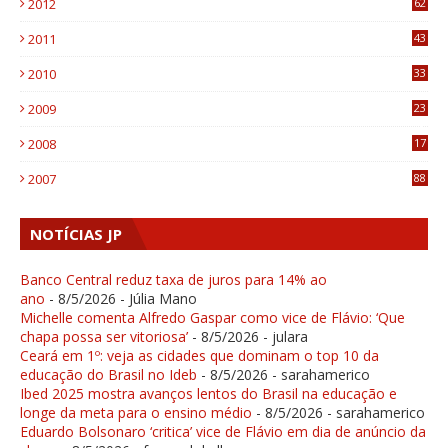
2012
62
1
2011
43
1
2010
33
1
2009
23
4
2008
17
1
2007
88
NOTÍCIAS JP
Banco Central reduz taxa de juros para 14% ao
ano
- 8/5/2026
- Júlia Mano
Michelle comenta Alfredo Gaspar como vice de Flávio: ‘Que
chapa possa ser vitoriosa’
- 8/5/2026
- julara
Ceará em 1º: veja as cidades que dominam o top 10 da
educação do Brasil no Ideb
- 8/5/2026
- sarahamerico
Ibed 2025 mostra avanços lentos do Brasil na educação e
longe da meta para o ensino médio
- 8/5/2026
- sarahamerico
Eduardo Bolsonaro ‘critica’ vice de Flávio em dia de anúncio da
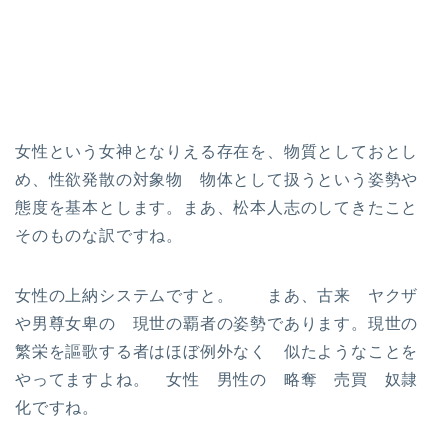
女性という女神となりえる存在を、物質としておとし
め、性欲発散の対象物 物体として扱うという姿勢や
態度を基本とします。まあ、松本人志のしてきたこと
そのものな訳ですね。
女性の上納システムですと。 まあ、古来 ヤクザ
や男尊女卑の 現世の覇者の姿勢であります。現世の
繁栄を謳歌する者はほぼ例外なく 似たようなことを
やってますよね。 女性 男性の 略奪 売買 奴隷
化ですね。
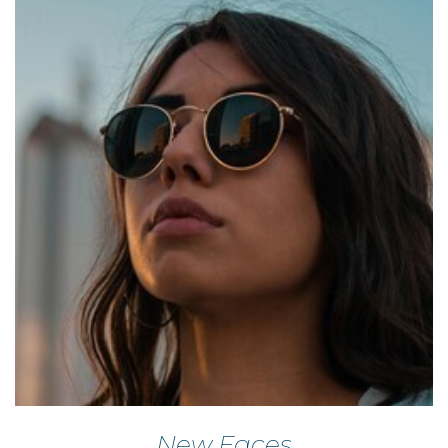
New Faces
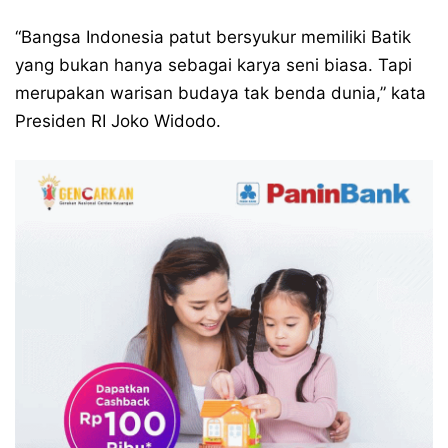
“Bangsa Indonesia patut bersyukur memiliki Batik
yang bukan hanya sebagai karya seni biasa. Tapi
merupakan warisan budaya tak benda dunia,” kata
Presiden RI Joko Widodo.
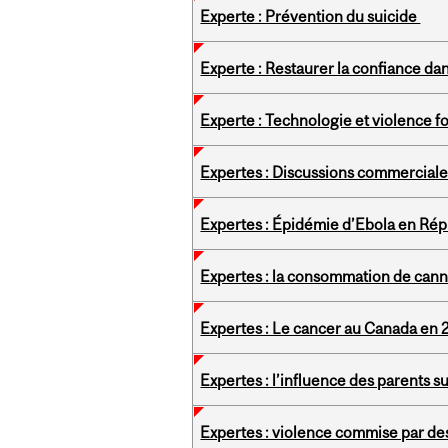
Experte : Prévention du suicide
Experte : Restaurer la confiance dan
Experte : Technologie et violence f
Expertes : Discussions commerciales
Expertes : Épidémie d’Ebola en Ré
Expertes : la consommation de can
Expertes : Le cancer au Canada en
Expertes : l’influence des parents s
Expertes : violence commise par des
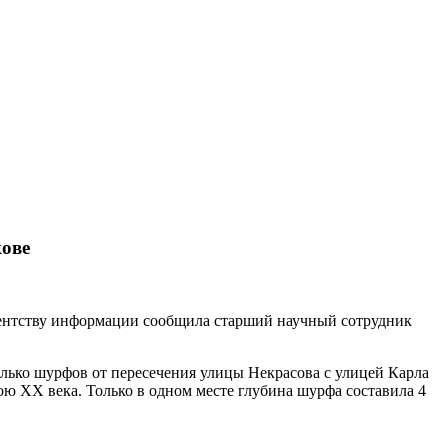
кове
агентству информации сообщила старший научный сотрудник
олько шурфов от пересечения улицы Некрасова с улицей Карла
ю XX века. Только в одном месте глубина шурфа составила 4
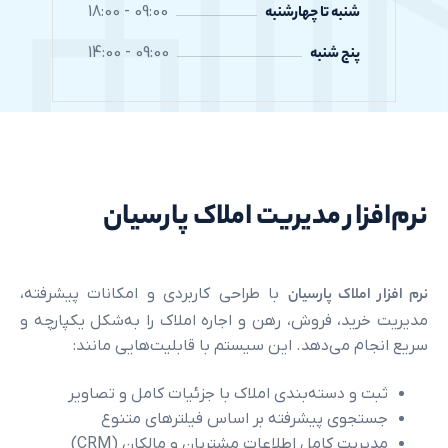
شنبه تا چهارشنبه
09:00 - 18:00
پنج شنبه
09:00 - 14:00
زار مدیریت املاک پارسیان
املاک پارسیان
با طراحی کاربردی و امکانات پیشرفته،
ید، فروش، رهن و اجاره املاک را به‌شکل یکپارچه و
م می‌دهد. این سیستم با قابلیت‌هایی مانند:
 و دسته‌بندی املاک با جزئیات کامل و تصاویر
جوی پیشرفته بر اساس فیلترهای متنوع
یت کامل اطلاعات مشتریان و مالکان (CRM)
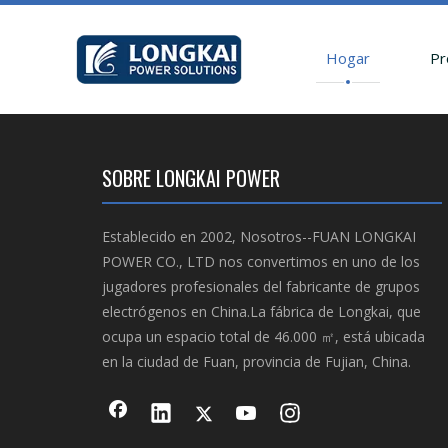
Hogar
Pr
SOBRE LONGKAI POWER
Establecido en 2002, Nosotros--FUAN LONGKAI
POWER CO., LTD nos convertimos en uno de los
jugadores profesionales del fabricante de grupos
electrógenos en China.La fábrica de Longkai, que
ocupa un espacio total de 46.000 ㎡, está ubicada
en la ciudad de Fuan, provincia de Fujian, China.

Problem description: Return the complete data unchanged and include none of the pictures.

Response area:
2012
62
1
2011
43
1
2010
33
1
2009
23
4
2008
17
1
2007
88
NOTÍCIAS JP
Banco Central reduz taxa de juros para 14% ao
ano
- 8/5/2026
- Júlia Mano
Michelle comenta Alfredo Gaspar como vice de Flávio: ‘Que
chapa possa ser vitoriosa’
- 8/5/2026
- julara
Ceará em 1º: veja as cidades que dominam o top 10 da
educação do Brasil no Ideb
- 8/5/2026
- sarahamerico
Ibed 2025 mostra avanços lentos do Brasil na educação e
longe da meta para o ensino médio
- 8/5/2026
- sarahamerico
Eduardo Bolsonaro ‘critica’ vice de Flávio em dia de anúncio da
女性という女神となりえる存在を、物質としておとし
め、性欲発散の対象物 物体として扱うという姿勢や
態度を基本とします。まあ、松本人志のしてきたこと
そのものな訳ですね。
女性の上納システムですと。 まあ、古来 ヤクザ
や男尊女卑の 現世の覇者の姿勢であります。現世の
繁栄を謳歌する者はほぼ例外なく 似たようなことを
やってますよね。 女性 男性の 略奪 売買 奴隷
化ですね。
New Faces
“Bangsa Indonesia patut bersyukur memiliki Batik
yang bukan hanya sebagai karya seni biasa. Tapi
merupakan warisan budaya tak benda dunia,” kata
Presiden RI Joko Widodo.
Experte : Prévention du suicide
Experte : Restaurer la confiance dan
Experte : Technologie et violence f
Expertes : Discussions commerciales
Expertes : Épidémie d’Ebola en Ré
Expertes : la consommation de can
Expertes : Le cancer au Canada en
Expertes : l’influence des parents s
Expertes : violence commise par des
кове
агентству информации сообщила старший научный сотрудник
олько шурфов от пересечения улицы Некрасова с улицей Карла
ю XX века. Только в одном месте глубина шурфа составила 4
شنبه تا چهارشنبه
09:00 - 18:00
پنج شنبه
09:00 - 14:00
زار مدیریت املاک پارسیان
املاک پارسیان
با طراحی کاربردی و امکانات پیشرفته،
ید، فروش، رهن و اجاره املاک را به‌شکل یکپارچه و
م می‌دهد. این سیستم با قابلیت‌هایی مانند:
 و دسته‌بندی املاک با جزئیات کامل و تصاویر
جوی پیشرفته بر اساس فیلترهای متنوع
یت کامل اطلاعات مشتریان و مالکان (CRM)
Hogar
Pr
SOBRE LONGKAI POWER
Establecido en 2002, Nosotros--FUAN LONGKAI
POWER CO., LTD nos convertimos en uno de los
jugadores profesionales del fabricante de grupos
electrógenos en China.La fábrica de Longkai, que
ocupa un espacio total de 46.000 ㎡, está ubicada
en la ciudad de Fuan, provincia de Fujian, China.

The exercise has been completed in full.